Contemporary Odia Poet Kedar Mishra Makes A Mark With Protest Poetry In ‘This Country Is Not Mine’

It is time to talk more of contemporary Odia poets who have emerged as a force to reckon with, those poets in their late forties or early fifties. The age of very senior Odia poets like Ramakant Rath is over. They have got their due critical and popular attention.

These poets in their mid-career of writing have made their mark. Some of them have created voices of their own, and Kedar Mishra is one of them. His latest book of poems titled ‘This Country is not Mine’, published by Black Eagle Books, includes some of his signature poems which have helped him carve a political voice. And this title fits the bill. However metaphysical or personal the poems in this collection may claim to be, their political connotations could not be undermined. In fact, there are certain poems which are based on the pedestal of dissent.
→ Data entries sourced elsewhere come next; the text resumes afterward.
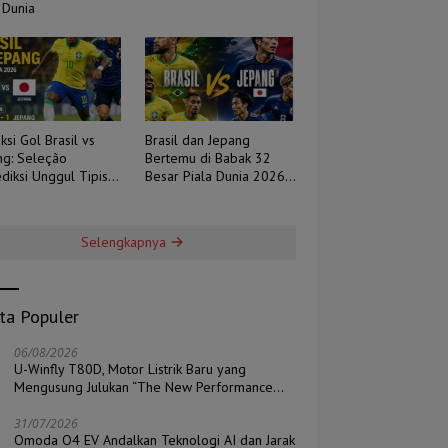
 Dunia
ksi Gol Brasil vs
Brasil dan Jepang
ng: Seleção
Bertemu di Babak 32
diksi Unggul Tipis,
Besar Piala Dunia 2026,
 Berpotensi Sengit
Duel Tradisi Melawan
Ambisi
Selengkapnya
ita Populer
06/08/2026
U-Winfly T80D, Motor Listrik Baru yang
Mengusung Julukan “The New Performance
Pioneer”
31/07/2026
Omoda O4 EV Andalkan Teknologi AI dan Jarak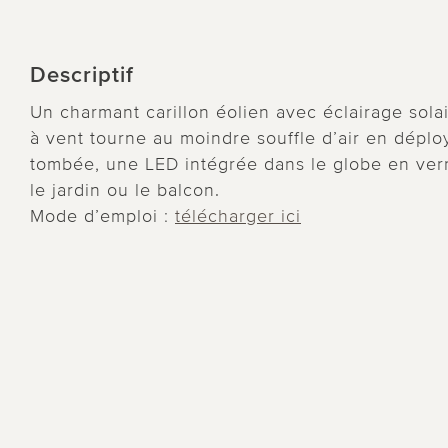
Descriptif
Un charmant carillon éolien avec éclairage sola
à vent tourne au moindre souffle d’air en déplo
tombée, une LED intégrée dans le globe en verr
le jardin ou le balcon.
Mode d’emploi :
télécharger ici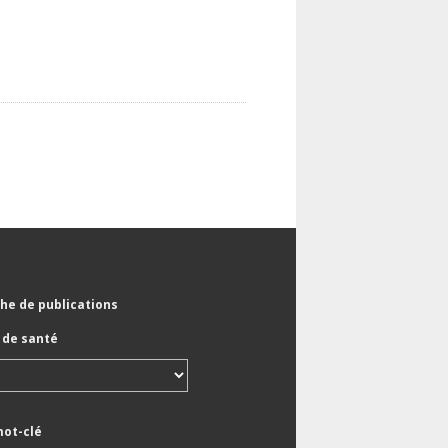
he de publications
de santé
mot-clé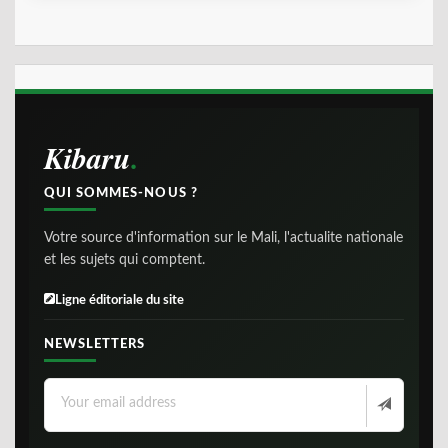
Kibaru
QUI SOMMES-NOUS ?
Votre source d'information sur le Mali, l'actualite nationale
et les sujets qui comptent.
Ligne éditoriale du site
NEWSLETTERS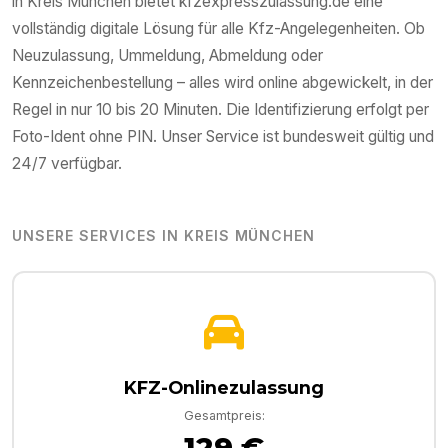
in
Kreis München
bietet kfzexpresszulassung.de eine
vollständig digitale Lösung für alle Kfz-Angelegenheiten. Ob
Neuzulassung, Ummeldung, Abmeldung oder
Kennzeichenbestellung – alles wird online abgewickelt, in der
Regel in nur 10 bis 20 Minuten. Die Identifizierung erfolgt per
Foto-Ident ohne PIN. Unser Service ist bundesweit gültig und
24/7 verfügbar.
UNSERE SERVICES IN
KREIS MÜNCHEN
KFZ-Onlinezulassung
Gesamtpreis:
129 €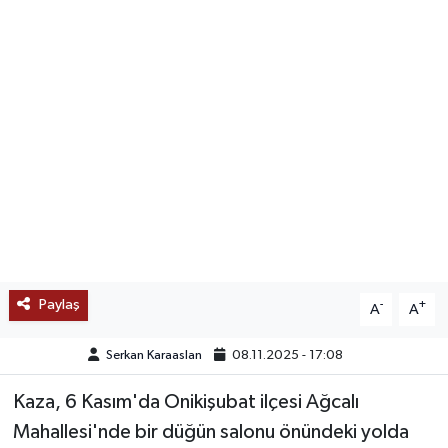
SAĞLIK
EĞİTİM
BÖLGE
KEŞFET
POPÜLER
DÜNYA
Paylaş
-
+
A
A
TREND
Serkan Karaaslan
08.11.2025 - 17:08
MEDYA
Kaza, 6 Kasım'da Onikişubat ilçesi Ağcalı
Mahallesi'nde bir düğün salonu önündeki yolda
OTOMOTİV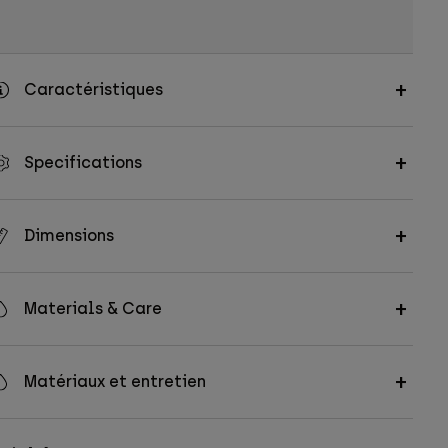
Caractéristiques
Specifications
Dimensions
Materials & Care
Matériaux et entretien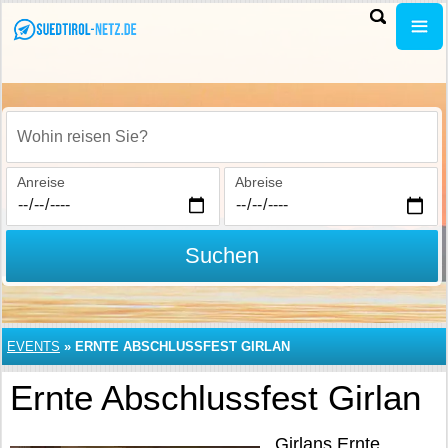
Wohin reisen Sie?
Anreise
Abreise
Suchen
EVENTS
»
ERNTE ABSCHLUSSFEST GIRLAN
Ernte Abschlussfest Girlan
Girlans Ernte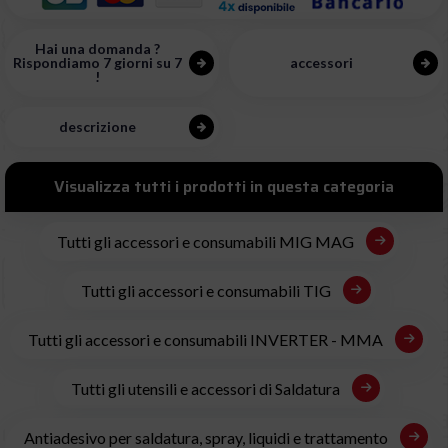
Hai una domanda ?
Rispondiamo 7 giorni su 7
accessori
!
descrizione
Visualizza tutti i prodotti in questa categoria
Tutti gli accessori e consumabili MIG MAG
Tutti gli accessori e consumabili TIG
Tutti gli accessori e consumabili INVERTER - MMA
Tutti gli utensili e accessori di Saldatura
Antiadesivo per saldatura, spray, liquidi e trattamento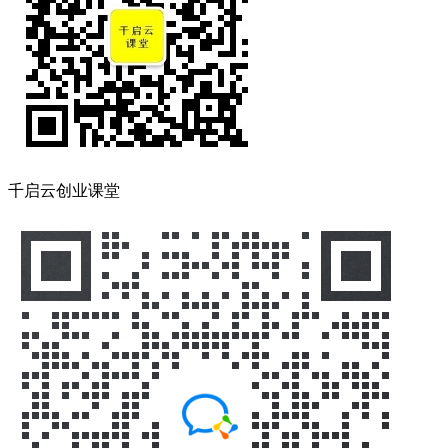
千启云创业课堂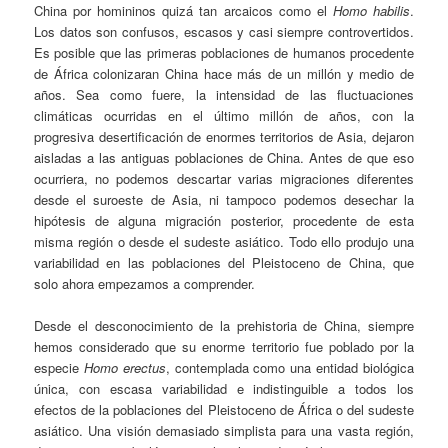
China por homininos quizá tan arcaicos como el
Homo habilis
.
Los datos son confusos, escasos y casi siempre controvertidos.
Es posible que las primeras poblaciones de humanos procedente
de África colonizaran China hace más de un millón y medio de
años. Sea como fuere, la intensidad de las fluctuaciones
climáticas ocurridas en el último millón de años, con la
progresiva desertificación de enormes territorios de Asia, dejaron
aisladas a las antiguas poblaciones de China. Antes de que eso
ocurriera, no podemos descartar varias migraciones diferentes
desde el suroeste de Asia, ni tampoco podemos desechar la
hipótesis de alguna migración posterior, procedente de esta
misma región o desde el sudeste asiático. Todo ello produjo una
variabilidad en las poblaciones del Pleistoceno de China, que
solo ahora empezamos a comprender.
Desde el desconocimiento de la prehistoria de China, siempre
hemos considerado que su enorme territorio fue poblado por la
especie
Homo erectus
, contemplada como una entidad biológica
única, con escasa variabilidad e indistinguible a todos los
efectos de la poblaciones del Pleistoceno de África o del sudeste
asiático. Una visión demasiado simplista para una vasta región,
“It is time to harvest darkness”, says the poet with a sweet irony, sweeter than the “sweet poison” that our time is coated with. In that poem “A Time of Sweet Poison”, the poet-narrator feels what better thing is there to be hosted than his own “severed head” as a “flag” from which fall off the “fingers” of his “father and brother”, “the chunks of flesh” of his “mother and sister” as petals of flowers at a time when his “country” is in a celebratory mood. These bodily metaphors carry forward the uneasy memory of the Kalinga Nagar killings over the protest against the landgrab by the industrialists. This poem shall stand as a strong metaphor of memory against forgetting. The “darkness” is the leit motif of this collection. And one forceful poem that reflects this spirit is “Shaheen Bagh” which has acquired the semi status of voice of dissent in post-independent India. In this poem, the poet tries to navigate through darkness of his time to reach light:
We have to reach that garden at any cost
For that we have to brave fire and bullets
And that courage fills your fist
Only for that I am in love with you, forever.

Thus the protest poetry Kedar has envisaged is not just loud bang or raising fists but it is a jugalbandi of love and protest which goes well in love and politics. This sort of amalgamation of apparently contrasting themes is evident elsewhere, in poems like “The Rioters” and “Some Stray Words for Prayer”. Particularly the later poem demands to be read as prayer-poem, where gods and the dear dead are evoked on the same plane in the most endearing terms:
For you
I will sing the way my father sang the Gitagovind
And while I sing
You would stand by me as my mother
And we would stand together, lonely
As an old couple
Before the god we ourselves have created.

This is a promise however uncertain it may sound the poet wishes to leave for his posterity to make this country his own at the risk of sounding contrarian to his claim in the title of this volume. Despite all the stumbling blocks he faces in every step he takes, Kedar feels “a joy of a drop of song amidst hunger” which is nothing but “karuna rasa” that subdues a basically dissenting voice.

But Kedar’s undiluted love, unsullied by any polarisation in politics is best displayed in that stand-alone poem “Mother” which is placed at the end of the collection. It is the poet’s paean to his mother. The poet’s love for his mother enables him to emerge unscathed from the moral rubble of his time. Here are some of the moving lines one can write for one’s mother:

Because of you I exist
As sure as seed exists in the soil
As sure as the naughty fishes
Swim around in endless seas
Because of you my world revolves
Because you are there
I believe there is certainly a God

These lines are a sure indication that what cements this book “This Country is not Mine” is abhiman, not anger. This latest collection should make Kedar Mishra stand in good stead as a contemporary Odia poet.